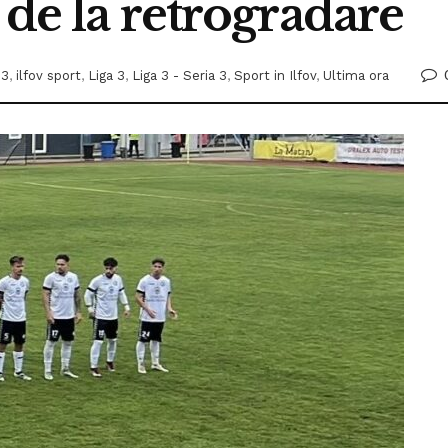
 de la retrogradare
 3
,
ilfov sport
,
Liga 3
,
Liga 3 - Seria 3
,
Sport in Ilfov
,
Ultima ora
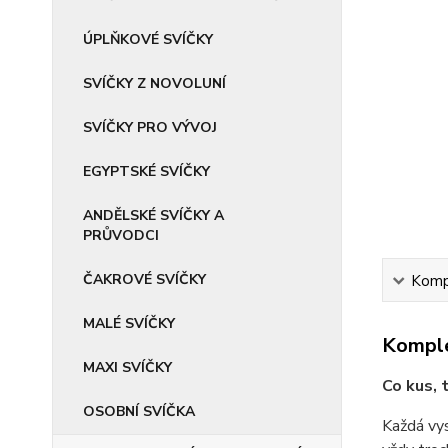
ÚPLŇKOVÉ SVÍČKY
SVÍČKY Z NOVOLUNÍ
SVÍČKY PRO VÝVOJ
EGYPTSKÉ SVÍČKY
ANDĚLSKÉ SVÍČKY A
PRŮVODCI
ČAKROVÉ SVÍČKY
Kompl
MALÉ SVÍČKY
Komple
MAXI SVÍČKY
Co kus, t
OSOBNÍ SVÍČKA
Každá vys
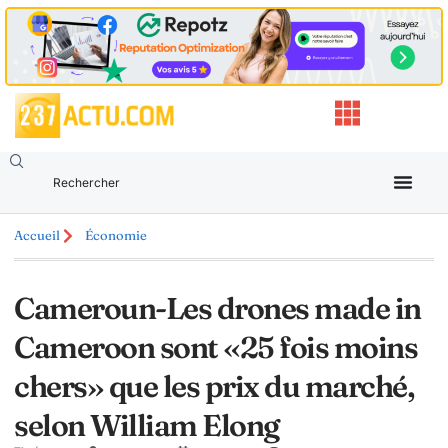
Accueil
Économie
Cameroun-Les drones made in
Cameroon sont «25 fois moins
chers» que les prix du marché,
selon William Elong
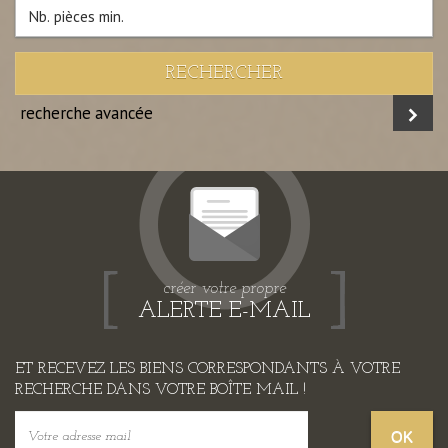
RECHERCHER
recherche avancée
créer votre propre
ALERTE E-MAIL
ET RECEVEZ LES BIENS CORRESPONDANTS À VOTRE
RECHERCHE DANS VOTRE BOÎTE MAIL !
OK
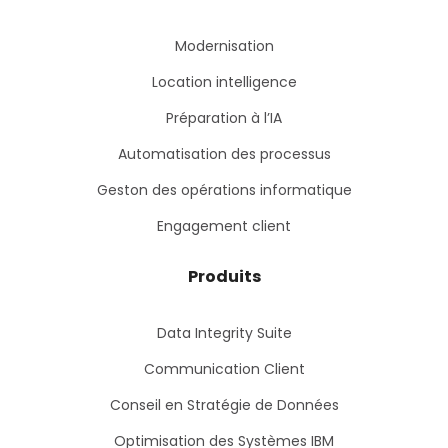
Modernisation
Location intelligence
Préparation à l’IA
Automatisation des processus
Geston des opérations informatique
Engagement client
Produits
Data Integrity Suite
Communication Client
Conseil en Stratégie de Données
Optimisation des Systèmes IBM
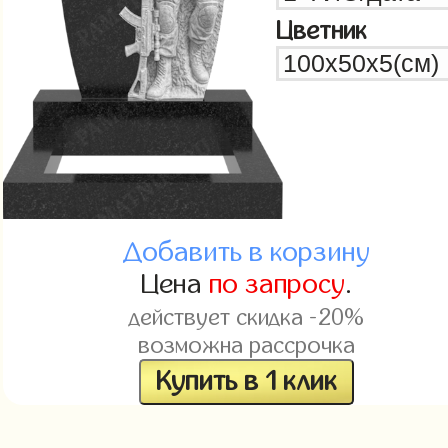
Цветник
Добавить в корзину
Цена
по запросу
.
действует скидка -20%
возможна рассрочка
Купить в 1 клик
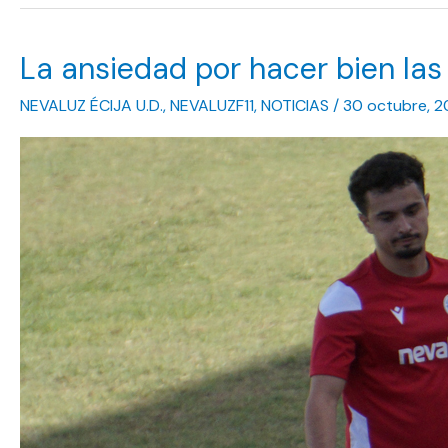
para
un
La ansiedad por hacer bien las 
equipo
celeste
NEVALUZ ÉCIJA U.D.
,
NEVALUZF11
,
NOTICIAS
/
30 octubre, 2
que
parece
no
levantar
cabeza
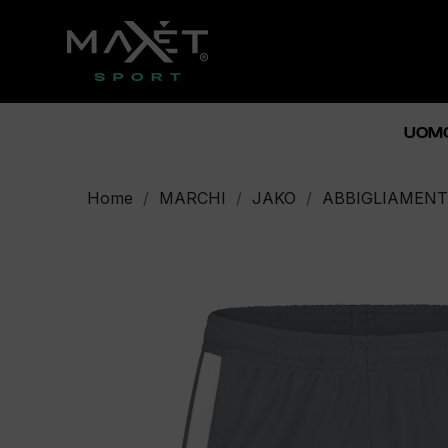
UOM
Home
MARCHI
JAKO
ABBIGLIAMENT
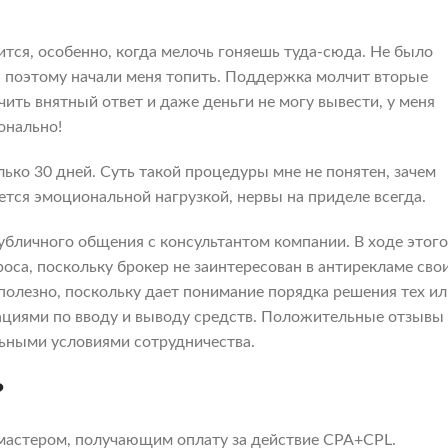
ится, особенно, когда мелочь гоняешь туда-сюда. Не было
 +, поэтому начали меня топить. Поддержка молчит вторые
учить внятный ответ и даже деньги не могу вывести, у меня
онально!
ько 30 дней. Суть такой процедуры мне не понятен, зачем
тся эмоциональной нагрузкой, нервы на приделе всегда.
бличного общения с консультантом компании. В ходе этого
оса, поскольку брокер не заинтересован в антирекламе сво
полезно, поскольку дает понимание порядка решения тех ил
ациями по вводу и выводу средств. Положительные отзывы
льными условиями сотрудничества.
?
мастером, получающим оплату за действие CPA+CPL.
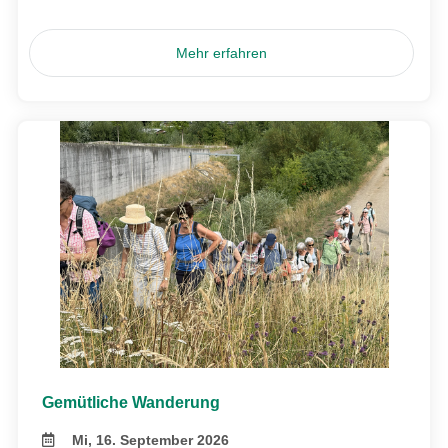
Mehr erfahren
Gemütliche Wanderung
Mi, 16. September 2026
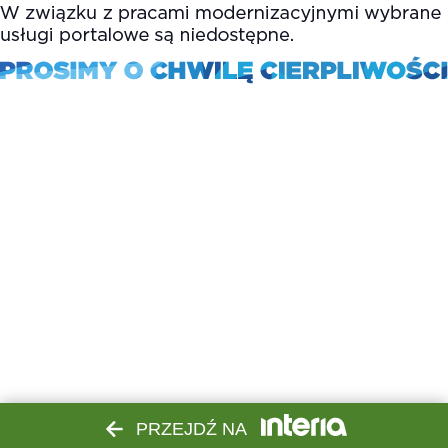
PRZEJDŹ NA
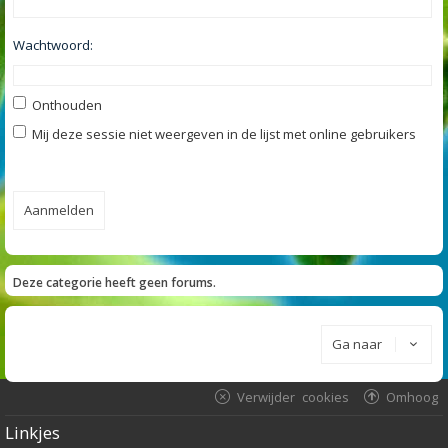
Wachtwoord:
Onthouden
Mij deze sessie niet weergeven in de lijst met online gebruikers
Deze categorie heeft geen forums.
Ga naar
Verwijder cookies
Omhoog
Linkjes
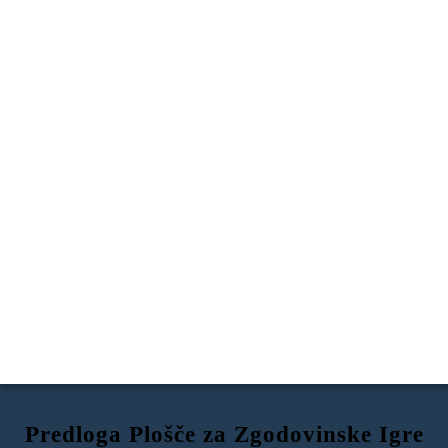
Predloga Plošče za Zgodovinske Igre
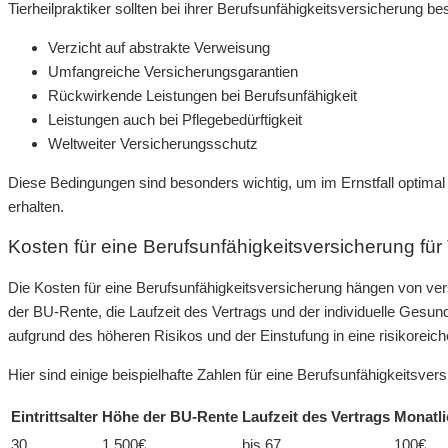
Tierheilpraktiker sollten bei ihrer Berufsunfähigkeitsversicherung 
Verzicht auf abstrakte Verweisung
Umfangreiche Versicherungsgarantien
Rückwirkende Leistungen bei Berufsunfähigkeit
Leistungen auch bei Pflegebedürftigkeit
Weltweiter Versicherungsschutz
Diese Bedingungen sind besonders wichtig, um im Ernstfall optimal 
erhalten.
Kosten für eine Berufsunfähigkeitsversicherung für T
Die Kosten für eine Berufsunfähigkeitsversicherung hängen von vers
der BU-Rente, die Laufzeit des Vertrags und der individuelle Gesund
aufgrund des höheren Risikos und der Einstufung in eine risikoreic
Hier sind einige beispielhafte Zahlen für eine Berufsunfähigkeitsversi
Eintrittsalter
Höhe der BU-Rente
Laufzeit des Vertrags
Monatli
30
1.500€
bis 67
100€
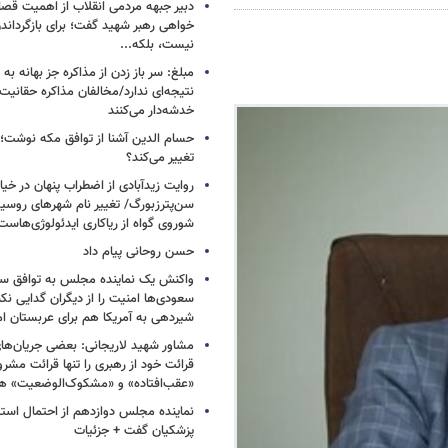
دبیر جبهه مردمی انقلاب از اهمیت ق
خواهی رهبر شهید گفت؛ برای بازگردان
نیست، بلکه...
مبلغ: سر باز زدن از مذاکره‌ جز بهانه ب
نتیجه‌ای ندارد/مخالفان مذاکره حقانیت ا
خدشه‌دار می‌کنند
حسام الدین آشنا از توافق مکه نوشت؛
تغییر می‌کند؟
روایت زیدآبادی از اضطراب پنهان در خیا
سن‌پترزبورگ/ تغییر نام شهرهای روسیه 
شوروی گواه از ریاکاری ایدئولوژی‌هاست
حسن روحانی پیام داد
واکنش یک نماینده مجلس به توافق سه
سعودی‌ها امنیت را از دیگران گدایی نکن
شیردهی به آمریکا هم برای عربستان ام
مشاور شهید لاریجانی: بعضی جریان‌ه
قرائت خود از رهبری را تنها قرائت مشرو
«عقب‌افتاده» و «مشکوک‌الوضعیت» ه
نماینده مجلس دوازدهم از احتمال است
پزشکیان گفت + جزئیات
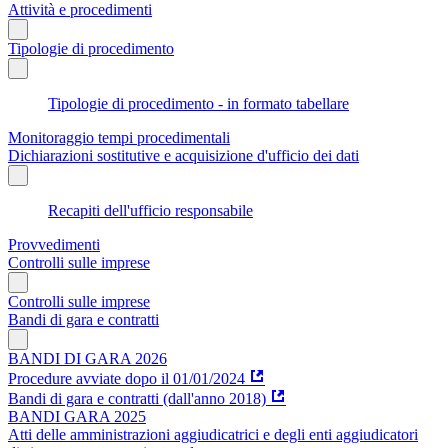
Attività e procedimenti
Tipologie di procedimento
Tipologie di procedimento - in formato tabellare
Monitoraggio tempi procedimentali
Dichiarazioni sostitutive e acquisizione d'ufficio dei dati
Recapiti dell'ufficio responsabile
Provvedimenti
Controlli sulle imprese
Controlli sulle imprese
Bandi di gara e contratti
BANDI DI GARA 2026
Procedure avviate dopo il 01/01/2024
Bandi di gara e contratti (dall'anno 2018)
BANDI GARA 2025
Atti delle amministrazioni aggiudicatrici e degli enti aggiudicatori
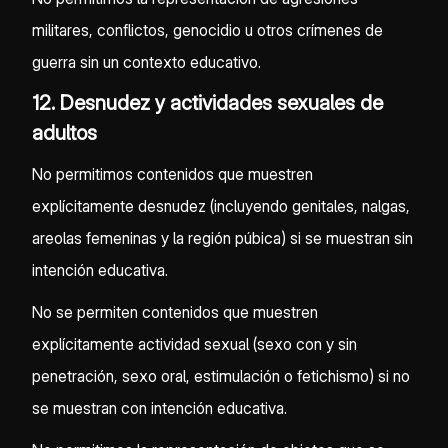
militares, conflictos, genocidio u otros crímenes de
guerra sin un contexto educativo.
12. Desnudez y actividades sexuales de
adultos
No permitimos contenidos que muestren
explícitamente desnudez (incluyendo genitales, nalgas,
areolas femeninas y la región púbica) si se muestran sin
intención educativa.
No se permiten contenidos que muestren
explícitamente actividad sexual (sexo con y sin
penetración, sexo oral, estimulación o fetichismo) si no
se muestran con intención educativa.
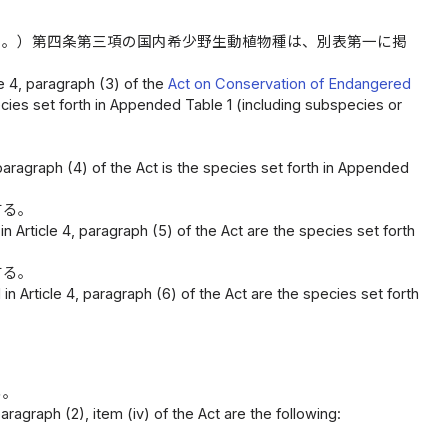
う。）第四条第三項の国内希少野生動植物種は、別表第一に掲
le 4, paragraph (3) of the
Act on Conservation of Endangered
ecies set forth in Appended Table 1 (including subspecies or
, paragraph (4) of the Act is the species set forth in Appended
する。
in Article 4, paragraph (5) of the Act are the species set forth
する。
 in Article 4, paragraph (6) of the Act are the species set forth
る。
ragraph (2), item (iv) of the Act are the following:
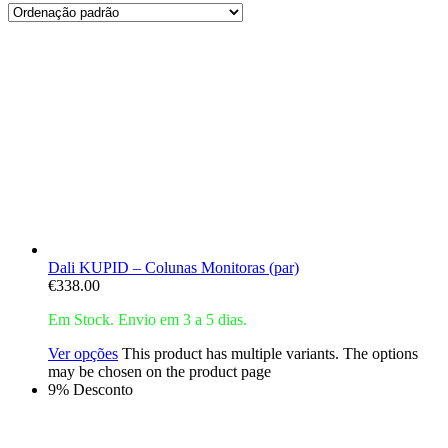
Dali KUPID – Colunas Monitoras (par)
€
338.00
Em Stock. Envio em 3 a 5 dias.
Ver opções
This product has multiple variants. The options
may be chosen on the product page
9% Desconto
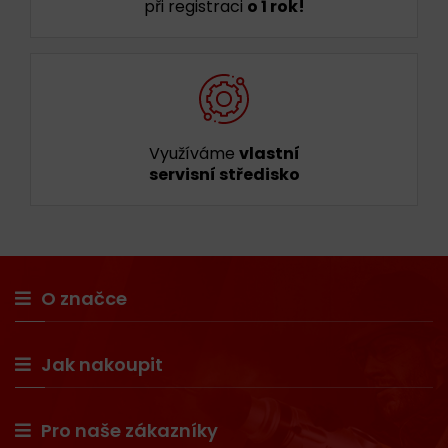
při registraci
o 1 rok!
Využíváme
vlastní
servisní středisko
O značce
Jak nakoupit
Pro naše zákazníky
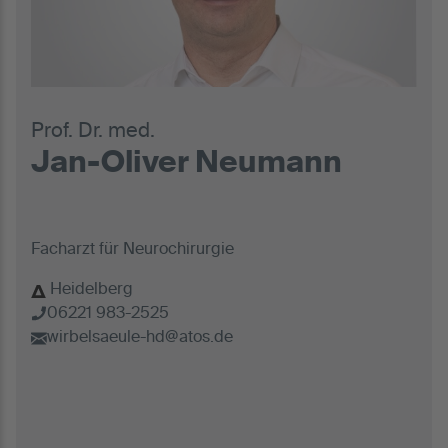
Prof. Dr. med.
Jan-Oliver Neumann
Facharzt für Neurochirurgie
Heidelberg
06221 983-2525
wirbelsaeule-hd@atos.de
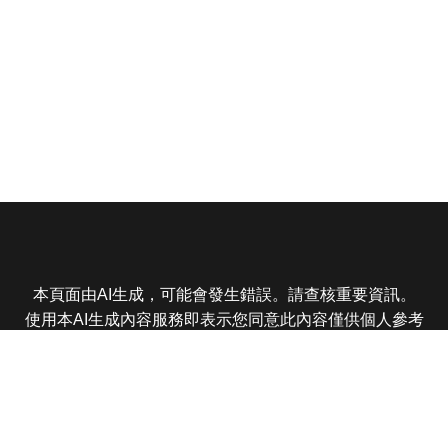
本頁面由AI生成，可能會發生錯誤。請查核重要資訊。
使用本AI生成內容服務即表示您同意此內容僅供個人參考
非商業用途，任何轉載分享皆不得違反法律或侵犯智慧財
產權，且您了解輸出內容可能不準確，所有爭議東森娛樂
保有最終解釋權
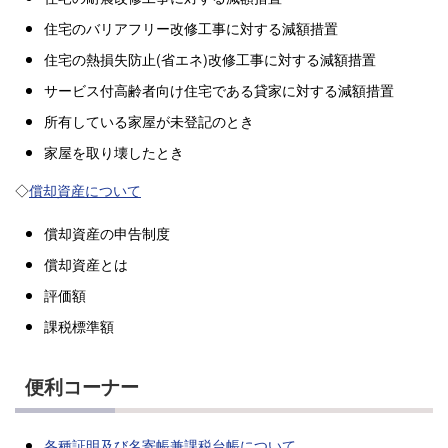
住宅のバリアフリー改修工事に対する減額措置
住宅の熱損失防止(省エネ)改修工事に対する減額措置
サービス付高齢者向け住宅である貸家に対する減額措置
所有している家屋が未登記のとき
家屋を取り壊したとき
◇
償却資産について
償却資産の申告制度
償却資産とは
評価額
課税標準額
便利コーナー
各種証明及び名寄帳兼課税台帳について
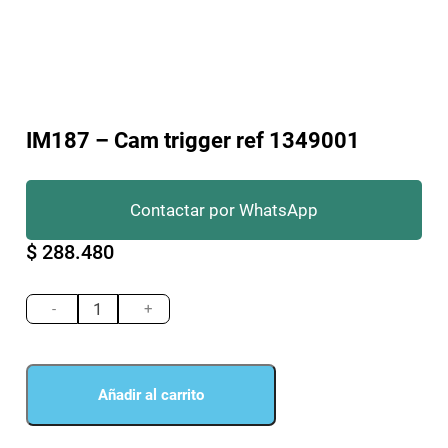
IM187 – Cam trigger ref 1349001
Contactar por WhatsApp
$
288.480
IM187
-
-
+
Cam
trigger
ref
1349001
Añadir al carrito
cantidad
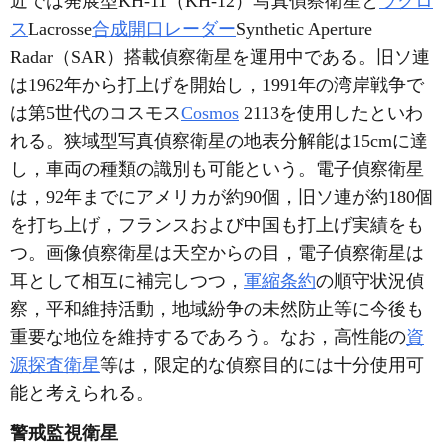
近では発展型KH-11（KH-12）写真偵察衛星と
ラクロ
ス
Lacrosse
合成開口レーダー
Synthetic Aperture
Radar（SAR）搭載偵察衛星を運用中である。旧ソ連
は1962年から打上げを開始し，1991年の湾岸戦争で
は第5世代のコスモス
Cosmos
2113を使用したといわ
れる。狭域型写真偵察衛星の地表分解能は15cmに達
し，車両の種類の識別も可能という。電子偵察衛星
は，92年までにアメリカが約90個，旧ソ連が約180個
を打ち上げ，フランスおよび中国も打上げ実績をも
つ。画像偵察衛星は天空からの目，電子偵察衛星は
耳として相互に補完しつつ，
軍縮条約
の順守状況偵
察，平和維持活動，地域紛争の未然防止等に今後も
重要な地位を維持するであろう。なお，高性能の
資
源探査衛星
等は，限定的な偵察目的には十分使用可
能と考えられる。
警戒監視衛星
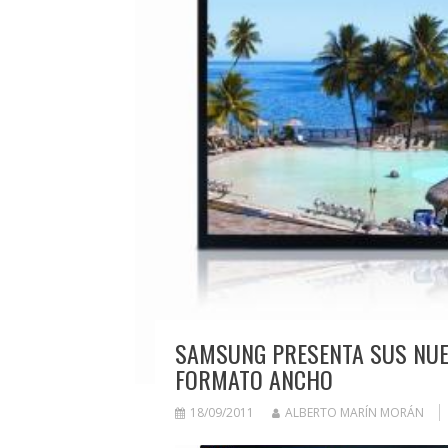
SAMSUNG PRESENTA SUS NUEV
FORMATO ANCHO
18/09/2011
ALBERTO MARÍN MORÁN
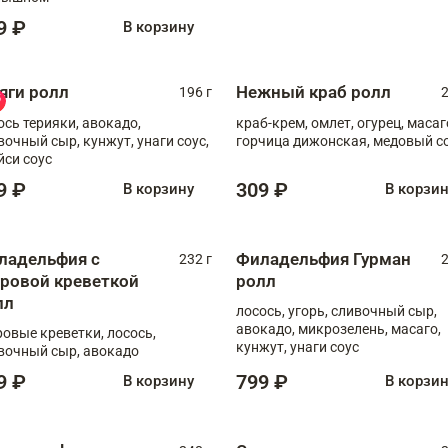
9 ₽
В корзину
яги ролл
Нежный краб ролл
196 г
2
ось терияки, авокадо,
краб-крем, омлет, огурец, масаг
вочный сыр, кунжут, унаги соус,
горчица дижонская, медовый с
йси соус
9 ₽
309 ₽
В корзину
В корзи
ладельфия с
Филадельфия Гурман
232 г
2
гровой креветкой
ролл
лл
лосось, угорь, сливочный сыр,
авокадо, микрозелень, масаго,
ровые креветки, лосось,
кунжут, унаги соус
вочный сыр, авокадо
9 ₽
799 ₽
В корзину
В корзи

* * *

An exact copy is needed. It runs from the line above containing "قرائت خود از رهبری را تنها قرائت مشرو" down to the line containing "Monitoraggio tempi procedimentali", both included, with no pictures.

_EXERCISE SOLUTION:_
قرائت خود از رهبری را تنها قرائت مشرو
«عقب‌افتاده» و «مشکوک‌الوضعیت» ه
نماینده مجلس دوازدهم از احتمال است
پزشکیان گفت + جزئیات
Attività e procedimenti
Tipologie di procedimento
Tipologie di procedimento - in formato tabellare
Monitoraggio tempi procedimentali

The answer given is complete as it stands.